Le PLR agit pour la transparence au Parlement fédéral

La Commission des institutions politiques (CIP) du Conseil national vient d'adopter deux initiatives parlementaires déposées par le PLR afin de renforcer la transparence de l'action politique au sein de notre parlement fédéral. Les conseillers nationaux Isabelle Moret et Andrea Caroni démontrent par ces deux projets, qui doivent maintenant être débattus et acceptés par les deux Chambres, que le Parti est attaché à un fonctionnement irréprochable de nos institutions.

Plus de transparence dans la publication des liens d'intérêts des parlementaires

La revendication d'une transparence accrue est au cœur de l'initiative déposée par Isabelle Moret a été adoptée par 12 voix contre 9 et 2 abstentions. Selon elle, il est judicieux que le registre des liens d'intérêts que doivent remplir chaque parlementaire précise si une activité est exercée à titre honorifique ou contre rémunération. La minorité de la commission estime pour sa part que cette distinction n'est pas pertinente.

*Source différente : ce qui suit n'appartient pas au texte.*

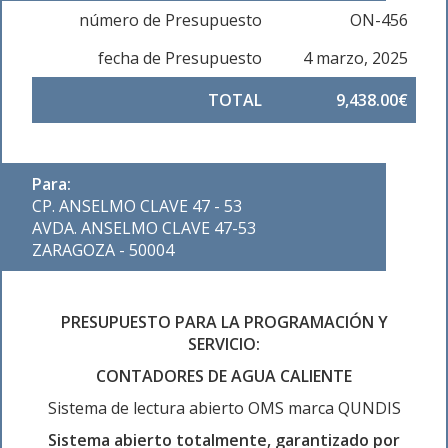
número de Presupuesto
ON-456
fecha de Presupuesto
4 marzo, 2025
TOTAL
9,438.00€
Para:
CP. ANSELMO CLAVE 47 - 53
AVDA. ANSELMO CLAVE 47-53
ZARAGOZA - 50004
PRESUPUESTO PARA LA PROGRAMACIÓN Y
SERVICIO:
CONTADORES DE AGUA CALIENTE
Sistema de lectura abierto OMS marca QUNDIS
Sistema abierto totalmente, garantizado por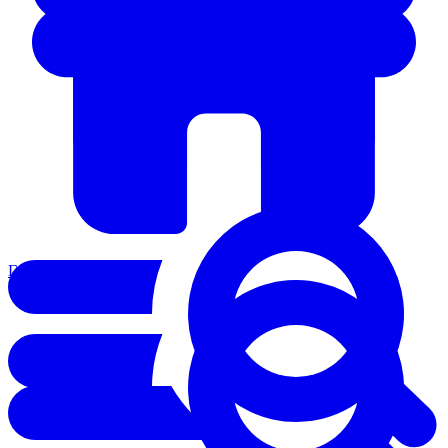
Главная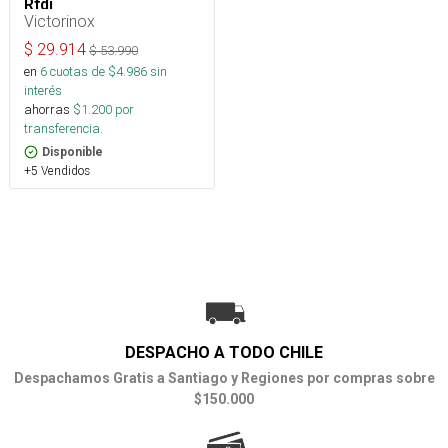
Rfdi
Victorinox
$
29.914
$
53.990
en
6
cuotas de $
4.986
sin
interés
ahorras
$
1.200
por
transferencia.
Disponible
+5 Vendidos
DESPACHO A TODO CHILE
Despachamos Gratis a Santiago y Regiones por compras sobre
$150.000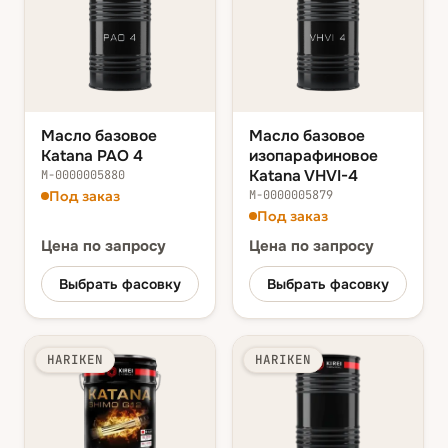
Масло базовое
Масло базовое
Katana PAO 4
изопарафиновое
Katana VHVI-4
М-0000005880
Под заказ
М-0000005879
Под заказ
Цена
по запросу
Цена
по запросу
Выбрать фасовку
Выбрать фасовку
HARIKEN
HARIKEN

Une accréditation obligatoire pour les représentants de groupes d'intérêts voulant avoir un accès permanent au Palais fédéral

Pour l'heure, ce sont les députés qui sont habilités à octroyer librement une carte d'accès aux lobbyistes. Par 16 voix contre 6, la CIP a approuvé une initiative parlementaire du conseiller national Andrea Caroni qui vise à modifier les règles applicables à la représentation d'intérêts dans l'enceinte du Palais fédéral L'octroi de cartes d'accès par les députés doit être remplacé par un système d'accréditation de sorte que les représentants d'intérêts soient désormais contraints, d'une part, d'indiquer leurs mandants et leurs employeurs et, d'autre part, de suivre certaines règles de conduite.

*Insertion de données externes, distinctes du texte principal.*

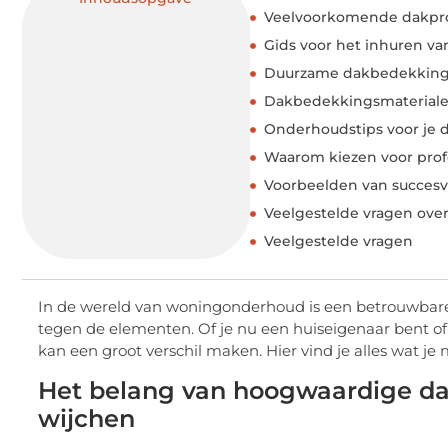
Veelvoorkomende dakpro
Gids voor het inhuren va
Duurzame dakbedekkings
Dakbedekkingsmaterialen
Onderhoudstips voor je 
Waarom kiezen voor pro
Voorbeelden van succesvo
Veelgestelde vragen ove
Veelgestelde vragen
In de wereld van woningonderhoud is een betrouwbare
tegen de elementen. Of je nu een huiseigenaar bent of
kan een groot verschil maken. Hier vind je alles wat j
Het belang van hoogwaardige da
wijchen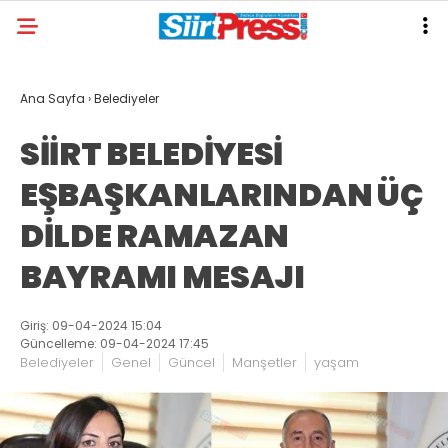
Ana Sayfa
›
Belediyeler
SİİRT BELEDİYESİ
EŞBAŞKANLARINDAN ÜÇ
DİLDE RAMAZAN
BAYRAMI MESAJI
Giriş: 09-04-2024 15:04
Güncelleme: 09-04-2024 17:45
Belediyeler
Genel
Güncel
Manşetler
yaşam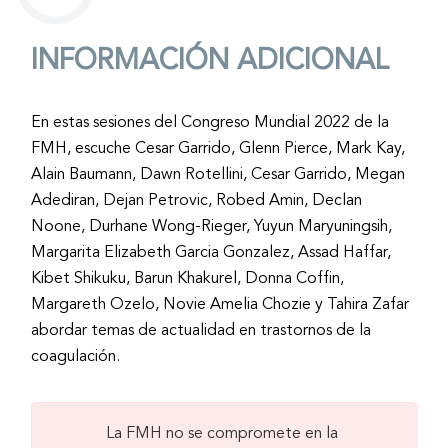
INFORMACIÓN ADICIONAL
En estas sesiones del Congreso Mundial 2022 de la
FMH, escuche Cesar Garrido, Glenn Pierce, Mark Kay,
Alain Baumann, Dawn Rotellini, Cesar Garrido, Megan
Adediran, Dejan Petrovic, Robed Amin, Declan
Noone, Durhane Wong-Rieger, Yuyun Maryuningsih,
Margarita Elizabeth Garcia Gonzalez, Assad Haffar,
Kibet Shikuku, Barun Khakurel, Donna Coffin,
Margareth Ozelo, Novie Amelia Chozie y Tahira Zafar
abordar temas de actualidad en trastornos de la
coagulación.
La FMH no se compromete en la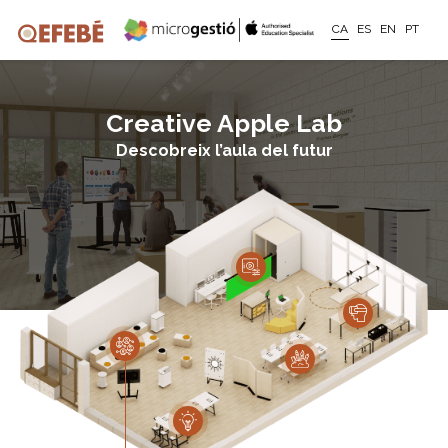
CA
ES
EN
PT
Creative Apple Lab
Descobreix l’aula del futur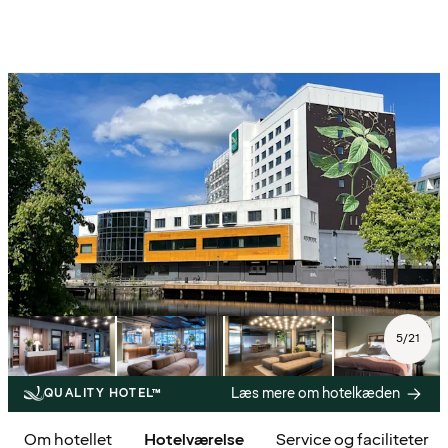
5
/
21
Læs mere om hotelkæden
QUALITY HOTEL™
Om hotellet
Hotelværelse
Service og faciliteter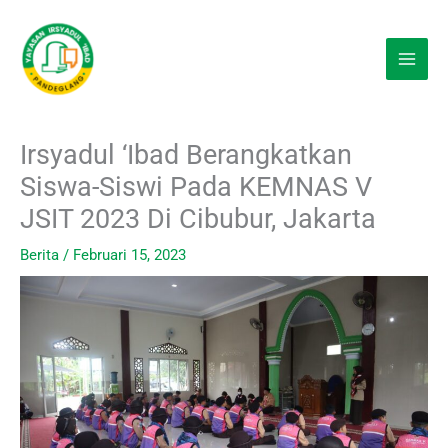
Lewati
ke
konten
Irsyadul ‘Ibad Berangkatkan
Siswa-Siswi Pada KEMNAS V
JSIT 2023 Di Cibubur, Jakarta
Berita
/
Februari 15, 2023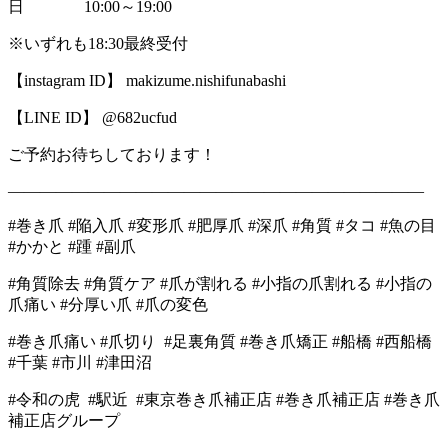
日 10:00～19:00
※いずれも18:30最終受付
【instagram ID】 makizume.nishifunabashi
【LINE ID】 @682ucfud
ご予約お待ちしております！
――――――――――――――――――――――――――
#巻き爪 #陥入爪 #変形爪 #肥厚爪 #深爪 #角質 #タコ #魚の目
#かかと #踵 #副爪
#角質除去 #角質ケア #爪が割れる #小指の爪割れる #小指の
爪痛い #分厚い爪 #爪の変色
#巻き爪痛い #爪切り #足裏角質 #巻き爪矯正 #船橋 #西船橋
#千葉 #市川 #津田沼
#令和の虎 #駅近 #東京巻き爪補正店 #巻き爪補正店 #巻き爪
補正店グループ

La commission reconnaît la légitimité du lobbying dans le fonctionnement d'une démocratie mais elle estime qu'il faut lui imposer certaines règles afin de garantir une plus grande transparence. Dans le système actuel, l'accès des représentants d'intérêts au Palais du Parlement dépend des députés. La majorité estime que la règle actuelle engendre une confusion entre la fonction de député et celle de lobbyiste. La commission souligne que la nouvelle réglementation ne devra pas entraîner une augmentation du nombre de lobbyistes,

Pour sa part, la minorité de la commission doute qu'il soit possible de trouver des critères d'admission fiables pour les lobbyistes. Créer une nouvelle catégorie d'accréditation risquerait, selon elle, de conduire à une augmentation du nombre de lobbyistes dans l'enceinte du Palais fédéral.

Lien vers les deux textes :

« Liens d'intérêts. Préciser si c'est une activité rémunérée ou un engagement citoyen » (12.423)

« Représentation d'intérêts dans l'enceinte du Palais fédéral. Nécessité de règles claires et d'une transparence accrue » (12.430)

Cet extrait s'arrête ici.